Concerto for euphonium written by Joseph Horovitz

The Euphonium Concerto is a concerto written by Joseph Horovitz for euphonium and British-style brass band (or, alternatively, wind orchestra or chamber orchestra). It is considered as one of the first euphonium concertos. It was commissioned by the National Brass Band Festival with funds from the Arts Council of Great Britain. The concerto is based on the classical form and consists of 3 movements, following the traditional fast–slow–fast structure. The concerto can alternatively be played on the bassoon using the ossias in the score.

== Structure ==
The movements are as follows:

There are quite a number of tempo/mood changes in movements 1–2.

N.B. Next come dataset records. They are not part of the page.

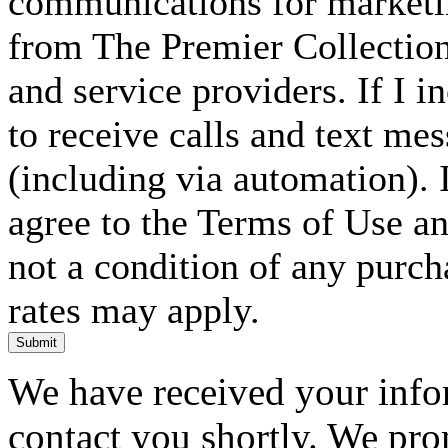
communications for marketin
from The Premier Collection 
and service providers. If I 
to receive calls and text me
(including via automation). I
agree to the Terms of Use an
not a condition of any purc
rates may apply.
Submit
We have received your infor
contact you shortly. We pro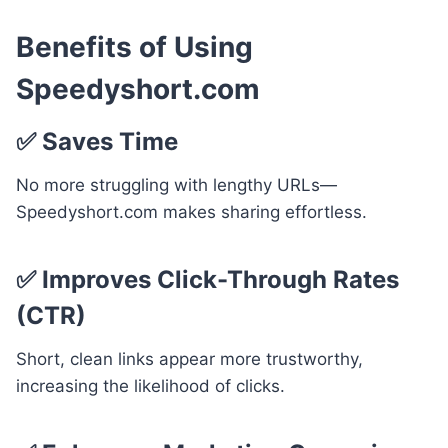
Benefits of Using
Speedyshort.com
✅
Saves Time
No more struggling with lengthy URLs—
Speedyshort.com makes sharing effortless.
✅
Improves Click-Through Rates
(CTR)
Short, clean links appear more trustworthy,
increasing the likelihood of clicks.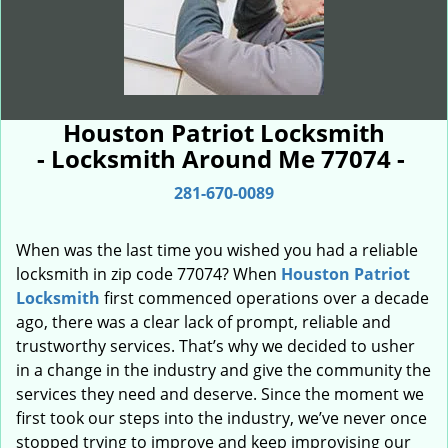
Houston Patriot Locksmith
- Locksmith Around Me 77074 -
281-670-0089
When was the last time you wished you had a reliable
locksmith in zip code 77074? When
Houston Patriot
Locksmith
first commenced operations over a decade
ago, there was a clear lack of prompt, reliable and
trustworthy services. That’s why we decided to usher
in a change in the industry and give the community the
services they need and deserve. Since the moment we
first took our steps into the industry, we’ve never once
stopped trying to improve and keep improvising our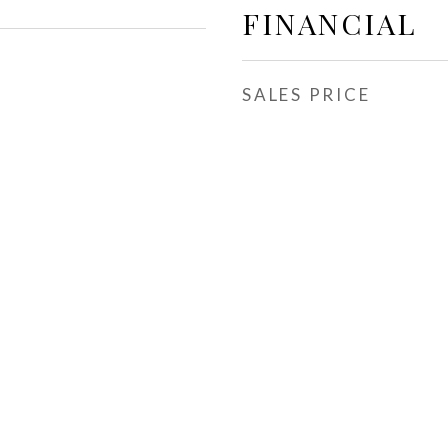
FINANCIAL
SALES PRICE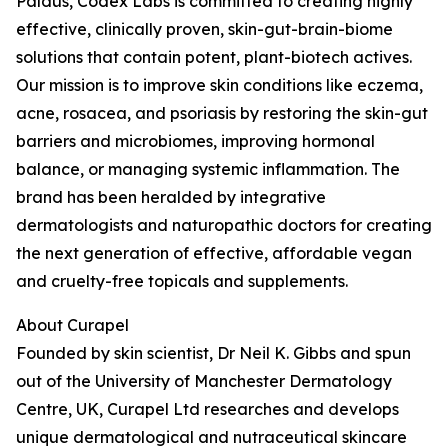
Paldus, Codex Labs is committed to creating highly
effective, clinically proven, skin-gut-brain-biome
solutions that contain potent, plant-biotech actives.
Our mission is to improve skin conditions like eczema,
acne, rosacea, and psoriasis by restoring the skin-gut
barriers and microbiomes, improving hormonal
balance, or managing systemic inflammation. The
brand has been heralded by integrative
dermatologists and naturopathic doctors for creating
the next generation of effective, affordable vegan
and cruelty-free topicals and supplements.
About Curapel
Founded by skin scientist, Dr Neil K. Gibbs and spun
out of the University of Manchester Dermatology
Centre, UK, Curapel Ltd researches and develops
unique dermatological and nutraceutical skincare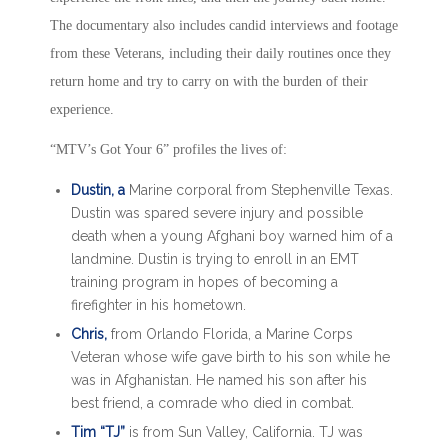
The documentary also includes candid interviews and footage
from these Veterans, including their daily routines once they
return home and try to carry on with the burden of their
experience.
“MTV’s Got Your 6” profiles the lives of:
Dustin, a
Marine corporal from Stephenville Texas.
Dustin was spared severe injury and possible
death when a young Afghani boy warned him of a
landmine. Dustin is trying to enroll in an EMT
training program in hopes of becoming a
firefighter in his hometown.
Chris,
from Orlando Florida, a Marine Corps
Veteran whose wife gave birth to his son while he
was in Afghanistan. He named his son after his
best friend, a comrade who died in combat.
Tim “TJ”
is from Sun Valley, California. TJ was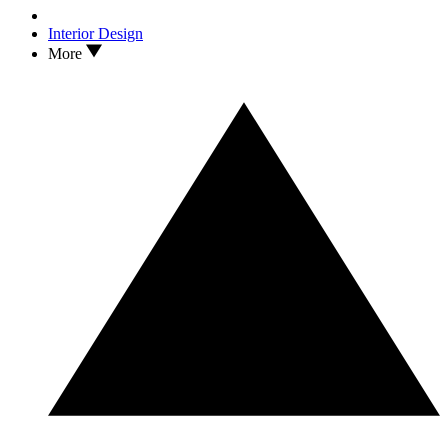
Interior Design
More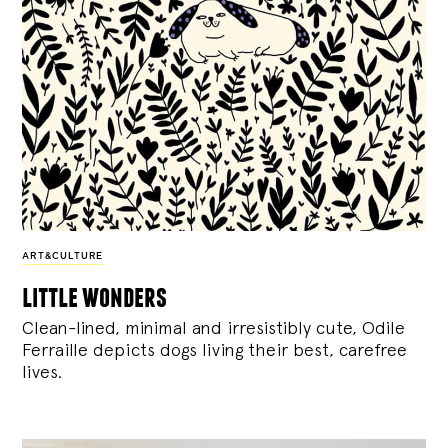
ART&CULTURE
little wonders
Clean-lined, minimal and irresistibly cute, Odile
Ferraille depicts dogs living their best, carefree
lives.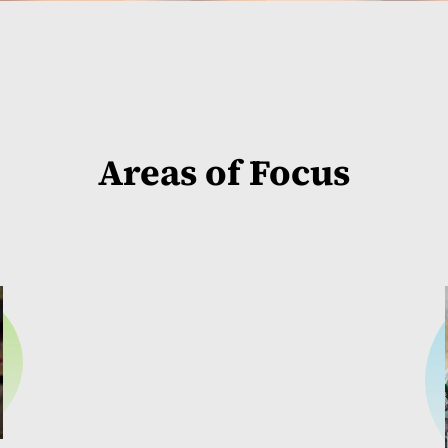
Areas of Focus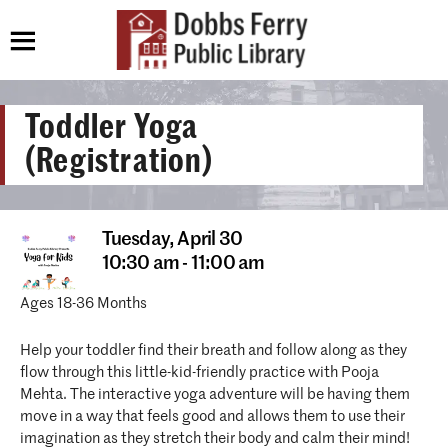
Toddler Yoga
(Registration)
Tuesday,
April 30
10:30 am - 11:00 am
Ages 18-36 Months
Help your toddler find their breath and follow along as they
flow through this little-kid-friendly practice with Pooja
Mehta. The interactive yoga adventure will be having them
move in a way that feels good and allows them to use their
imagination as they stretch their body and calm their mind!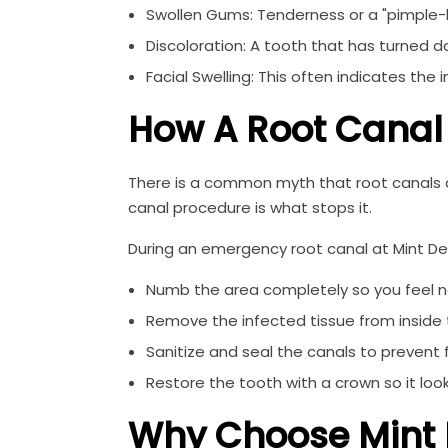
Swollen Gums: Tenderness or a "pimple-l
Discoloration: A tooth that has turned da
Facial Swelling: This often indicates the
How A Root Canal
There is a common myth that root canals are
canal procedure is what stops it.
During an emergency root canal at Mint Dent
Numb the area completely so you feel no
Remove the infected tissue from inside 
Sanitize and seal the canals to prevent f
Restore the tooth with a crown so it look
Why Choose Mint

According to the composer's note, the three-movement structure "reflects a classical outlook" of concerti. In the first movement, the soloist plays well-articulated melodies intertwined with sixteenth-note runs and bold leaps. The second movement is a melodious slow movement, where the soloist plays over a simple chordal accompaniment. It contains a brief pastoral cadenza, apparently a homage to the border country. The third movement opens with a driving orchestral introduction, leading to a rondo on a "cheeky" theme introduced by the soloist. The ritornello theme is varied until an accelerating whole-tone version of it brings the concerto to a tutti cadence.